There are exceptions to the rule: domestic and child abuse cases, and at issue in M.T.J.C. LLC, et als. v. Steven Simon, cases where the spouses have entered into a contract with each other. Appellate cases have previously addressed construction questions such as: “can a ‘conversation’ be in writing?” (no); and “what is private”? (where a reasonable expectation of privacy exists, which may be negated by the presence of other persons who have the capacity to overhear and understand); and most recently, does the Alimony Reform Act (eff. 3.1.12) definition of marriage length (M.G.L., ch. 208, §48) terminate the period of disqualification? (no, private conversations remain disqualified until absolute divorce, under Balistreri v. Balistreri, Appeals Court 2018).
But, this bankruptcy judge faced a question that neither §20 nor appellate case law have yet addressed, namely, does the contract exemption to spousal disqualification apply in a lawsuit in which a third party is litigating against one of the spouses?
Because of the paucity of authority, Judge Hoffman tasked himself with “… predict[ing] how the Massachusetts Supreme Judicial Court would rule on this issue”. In doing so, he carefully reviewed the statute and interpretive case law, and concluded, soundly, that the contract exemption only applies when the spouses are themselves lawsuit opponents.
In other words, the court could not order Ms. Simon to testify about her private conversations with Mr. Simon about a contract between them, at the demand of someone else suing her husband.

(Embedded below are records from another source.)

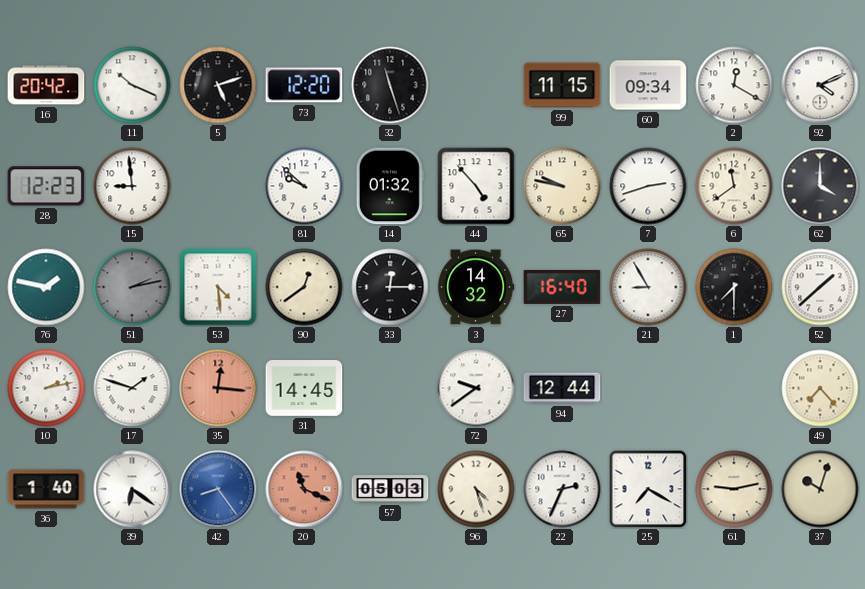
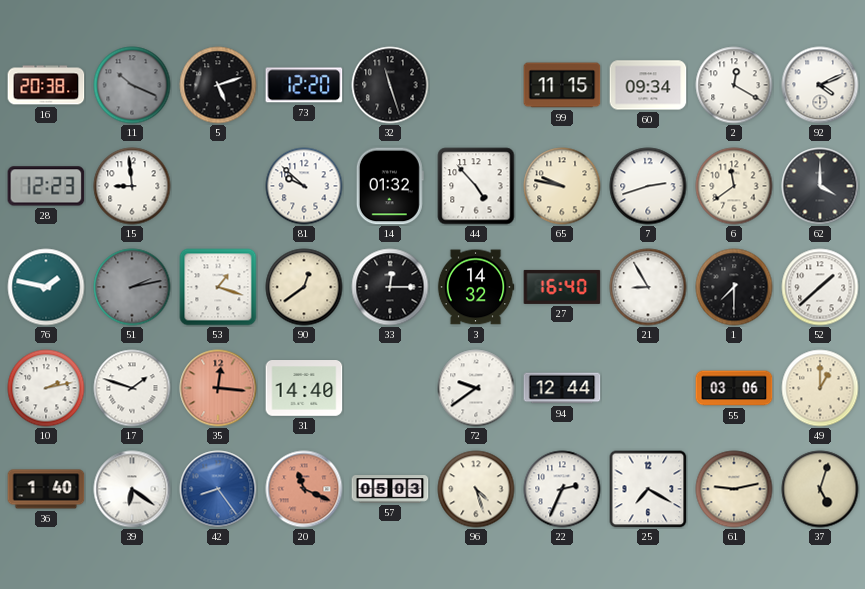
16: 20:42 -> 20:38
11 dial: white -> grey
53: 4:29 -> 1:18
31: 14:45 -> 14:40
55: none -> 03:06
49: 7:23 -> 1:00
37: 10:03 -> 5:03
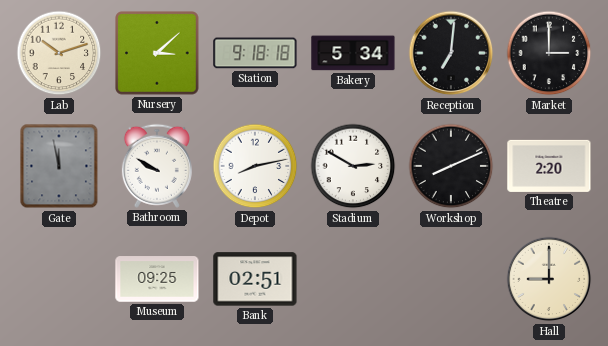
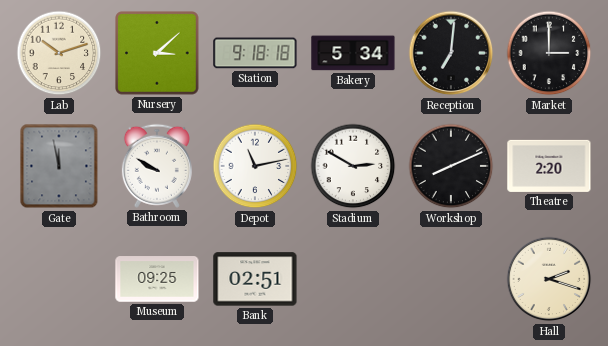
Depot: 8:13 -> 11:13
Hall: 9:00 -> 2:18
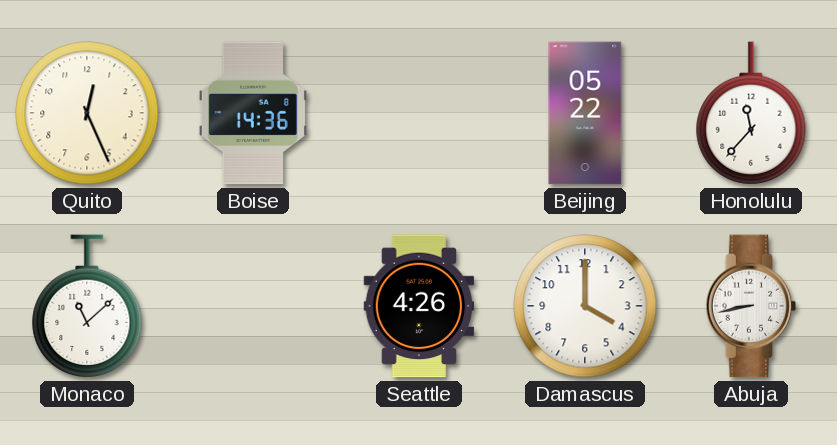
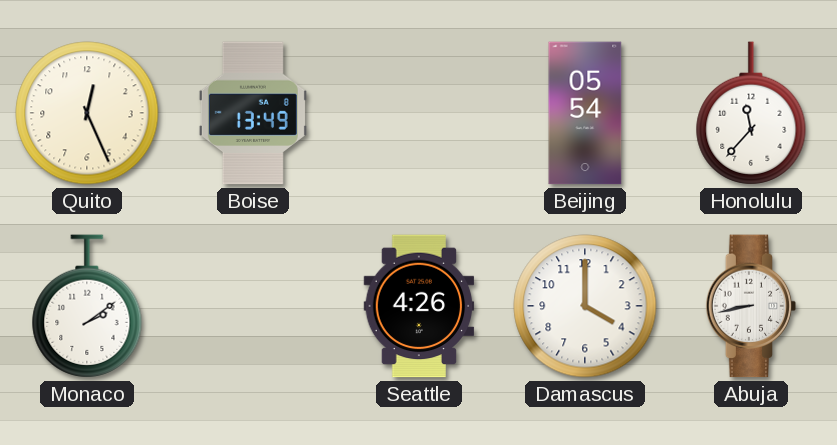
Boise: 14:36 -> 13:49
Beijing: 05:22 -> 05:54
Monaco: 11:08 -> 2:09
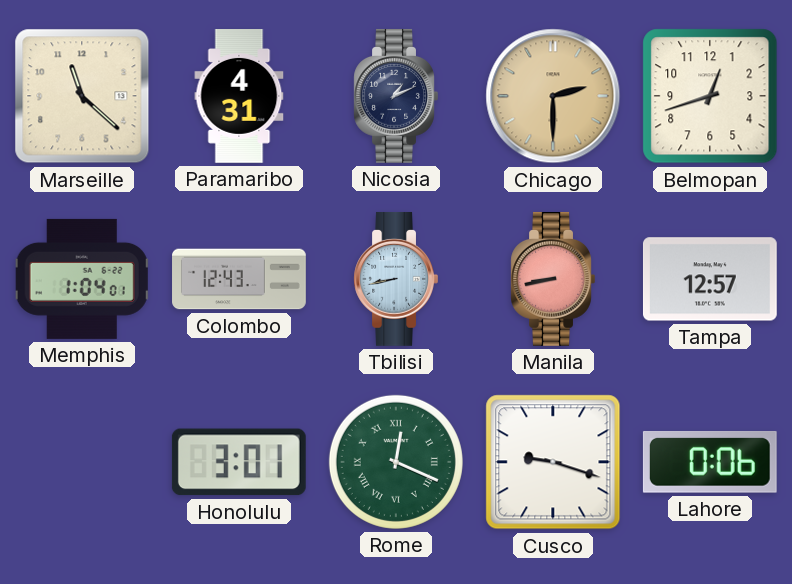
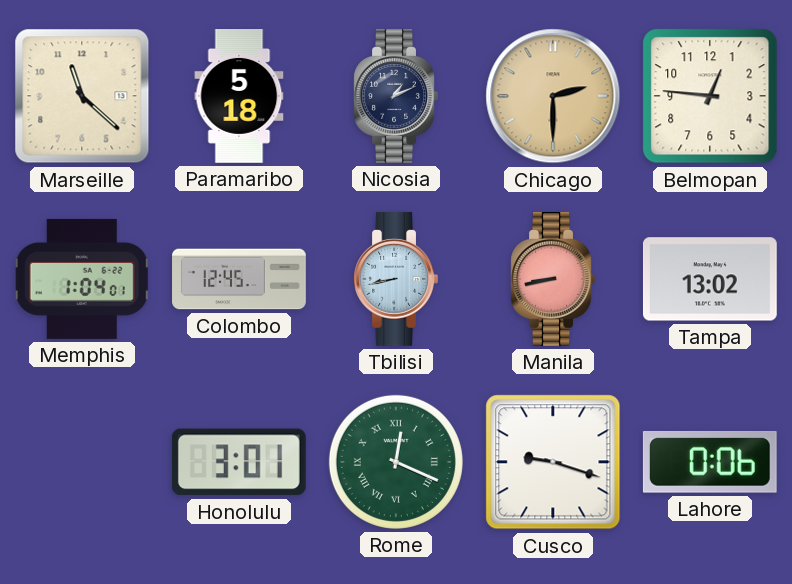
Paramaribo: 4:31 -> 5:18
Belmopan: 12:42 -> 12:46
Colombo: 12:43 -> 12:45
Tampa: 12:57 -> 13:02
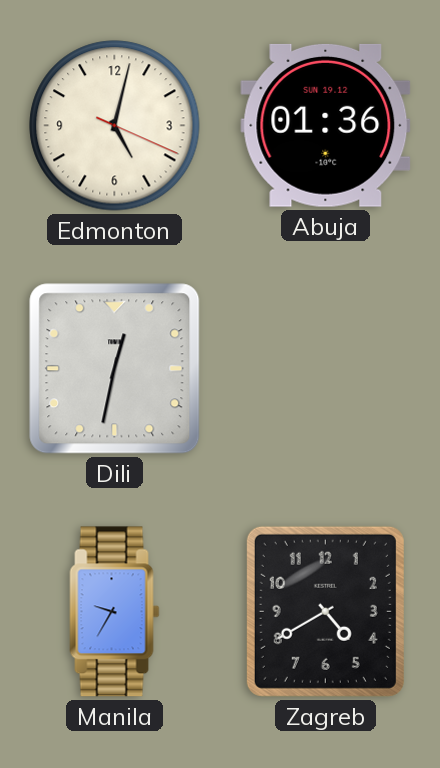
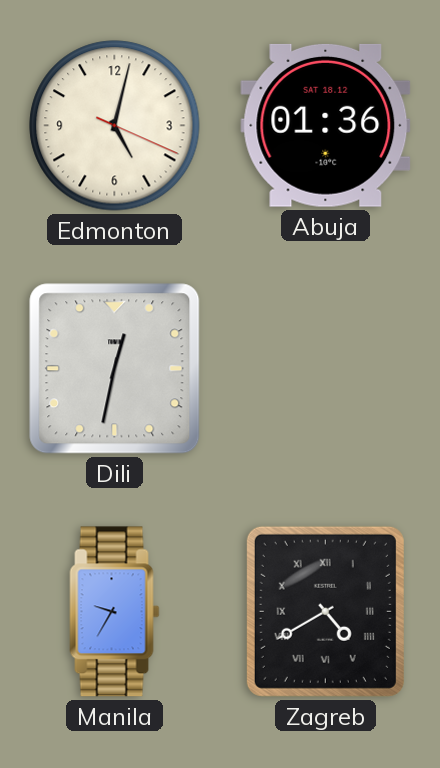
Abuja date: SUN 19.12 -> SAT 18.12
Zagreb numerals: Arabic -> Roman
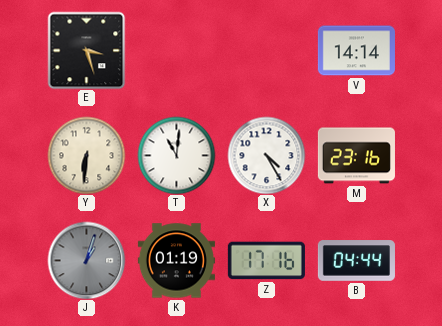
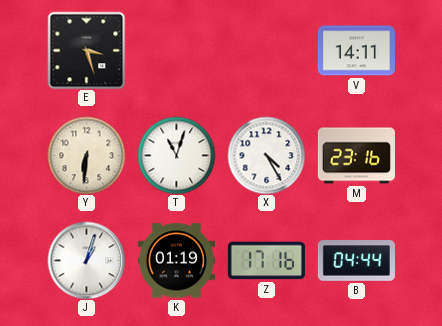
V: 14:14 -> 14:11
T: 11:01 -> 11:03
J dial: grey -> white
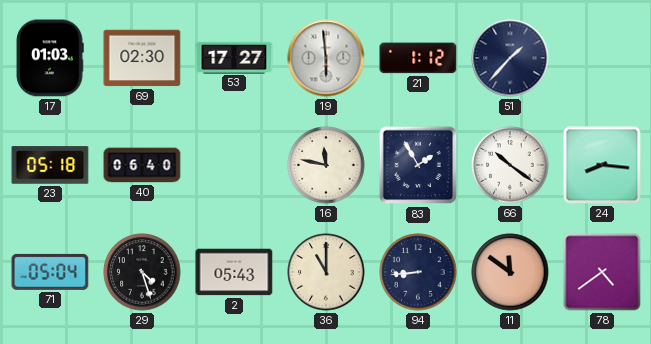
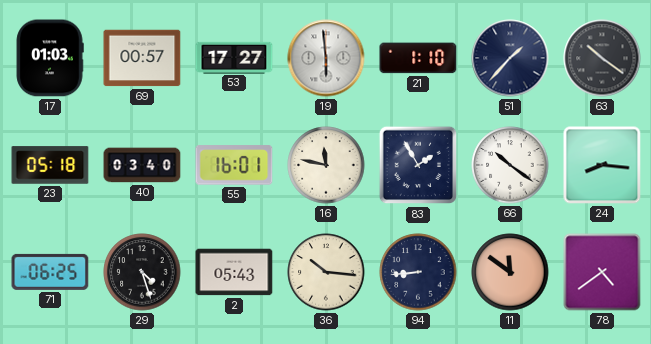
69: 02:30 -> 00:57
21: 1:12 -> 1:10
63: none -> 10:21
40: 06:40 -> 03:40
55: none -> 16:01
71: 05:04 -> 06:25
36: 11:00 -> 10:16
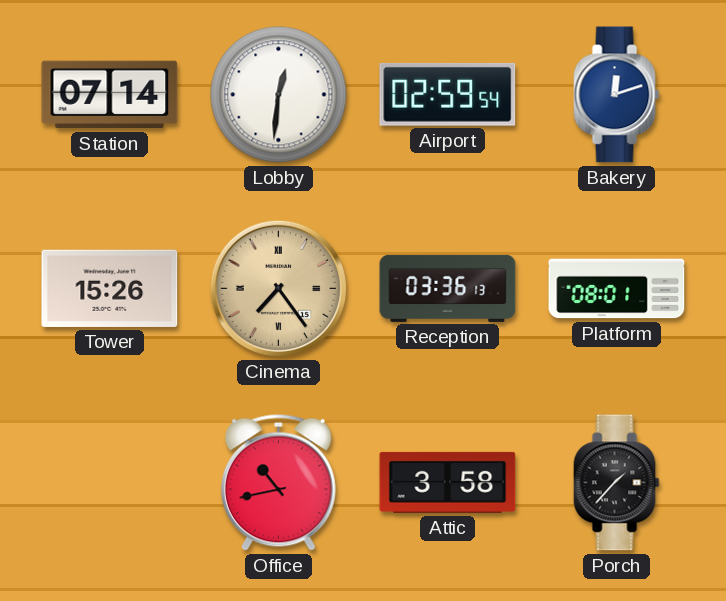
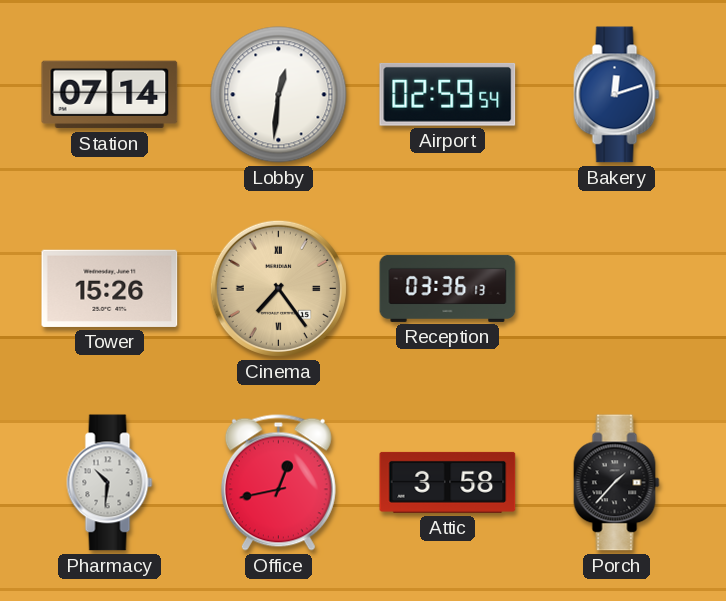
Platform: 08:01 -> none
Pharmacy: none -> 10:31
Office: 10:43 -> 12:43
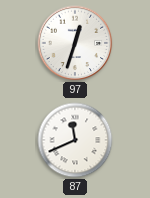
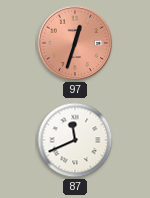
97 dial: white -> salmon
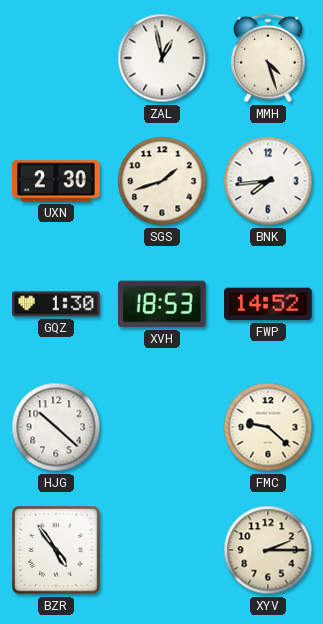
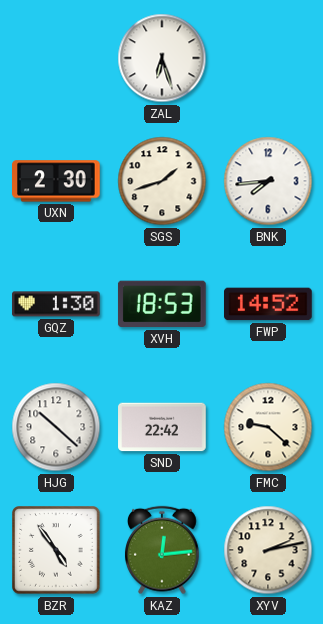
ZAL: 12:58 -> 6:27
MMH: 4:27 -> none
SND: none -> 22:42
KAZ: none -> 12:14
XYV: 2:15 -> 2:13
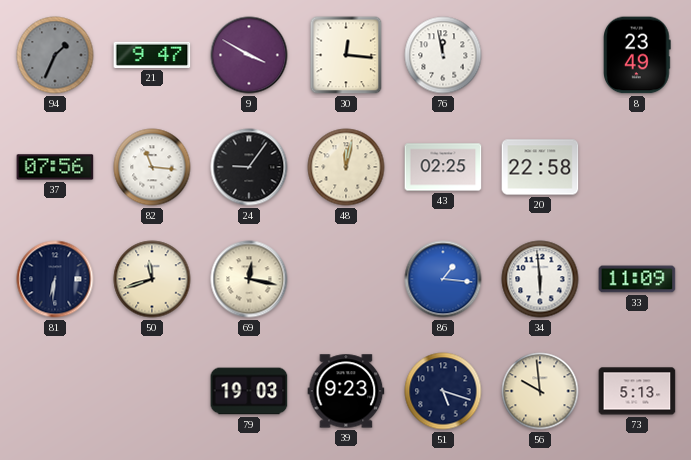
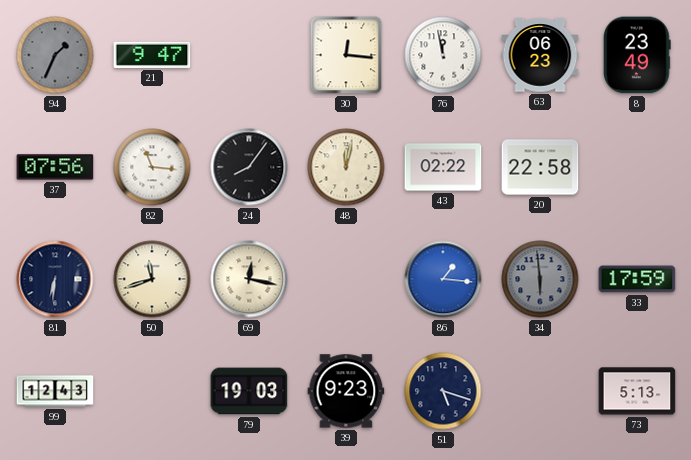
9: 3:50 -> none
63: none -> 06:23
24: 9:06 -> 8:06
43: 02:25 -> 02:22
34 dial: white -> grey
33: 11:09 -> 17:59
99: none -> 12:43
56: 9:59 -> none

Judge Hoffman’s scholarship is an interesting read, especially for those who encounter the disqualification on a daily basis, and rarely question its premises. He recites history and policy that underlay the statute: that spouses were considered “as one” in common law, that their interests were uniformly aligned, that the “bias of affection” would undermine reliable testimony, that marital peace would be disturbed, and that cross examination of the declarant might cause prejudice to the other spouse.
He concludes that even if many of these reservations “seem quaintly outdated”, they nevertheless ground a statute, which the trial courts are not free to alter.
As a family law arbitrator, special master and litigating-lawyer-in-recovery, I can’t miss the unavoidable irony in the “bias of affection” justification for spousal disqualification. The divorce court’s problem is in fact, the polar opposite: think, “the bias of disaffection”.
Who among us has not encountered an estranged couple about whom we have thought “they can’t even agree that the sky is blue”? Hell, many of us have been there in ourselves personally…
The fact of the matter is that, quaint or not, spousal disqualification is a good rule. What harmonious couples talk about privately is no one else’s business; and how conflicting spouses remember it, or choose to recount it, clouded by conflation, confusion or convenience, gives rise to inherently unreliable testimony.
Factfinders struggle enough with the quantum of evidence in a field where parties and counsel fear leaving even the smallest pebble unturned. Opening divorce trials to endless “he/she/they said” testimony would be a race to the evidentiary bottom, producing even more heat and precious little light.
As a young litigator I felt the opposite. Age has its privileges, I guess.